The purchases of government bonds are intended not only to raise the rate of inflation, but also to encourage banks, in particular those in southern Europe, to again extend more loans to the corporate sector. Can that work?
I have my doubts in that respect. Credit institutions in southern Europe are currently not suffering from a lack of liquidity. The European Central Bank has ensured that through a number measures over past months. Rather, many banks are hesitant in extending loans because they believe that there is too great a risk that debtors will not be able to redeem them. I do not expect that the ECB purchasing government bonds on a large scale would change that in a sustained manner. Instead, banks must again be in a position to see that their borrowers have decent economic prospects.
How could that be brought about?
Above all, national governments could contribute to this goal by implementing effective structural reforms to improve the competitiveness of industry. If a company is competitive, it has a future, the risk of default is lower and banks extend loans with lower risk margins.
Draghi’s reasoning is different. He wants to boost economic activity by using the purchase programme to bring interest rates in the crisis countries down still further.
Interest rates are already very low. In Italy and Spain, for instance, the yields on ten-year government bonds are just below the yield on comparable US bonds. How much more should yields decline and how large must a programme be to achieve such a decline? In addition, I am asking myself whether, by forcing yields down further, we would not encourage governments to increase their debt again, instead of focusing on sustainable budgetary and economic policies. That would be the exact opposite of what is necessary.
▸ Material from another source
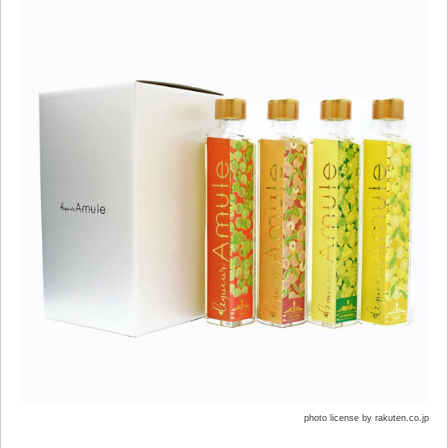
photo license by rakuten.co.jp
The Federal Reserve System, too, has bought government bonds for trillions of dollars in recent years – and was successful. Does that not give you reason to rethink?
The comparison with the Fed is misleading because we have a different economic and political set-up in the euro area. Moreover, the bond purchases undertaken by the Fed were particularly successful as long as the yields on government bonds were still comparatively high, i.e. immediately after the major financial crisis in 2008. In Europe, the yields on government bonds are comparatively low even today.
Doubts similar to yours have also been expressed by Jens Weidmann, President of the Bundesbank. In the Governing Council, however, there is a majority in favour of the plans announced by Draghi. Do you not fear that the German representatives at the ECB are yet again adopting a dangerous minority position?
There is little point, in my view, to speculate about majorities in the Governing Council before the discussion of the design of a purchase programme has even taken place. Moreover, this is not about German positions. The only issue that is crucial for me is whether large-scale government bond purchases are appropriate for our currency area and whether the benefits are greater than the risks. And I am sceptical about that.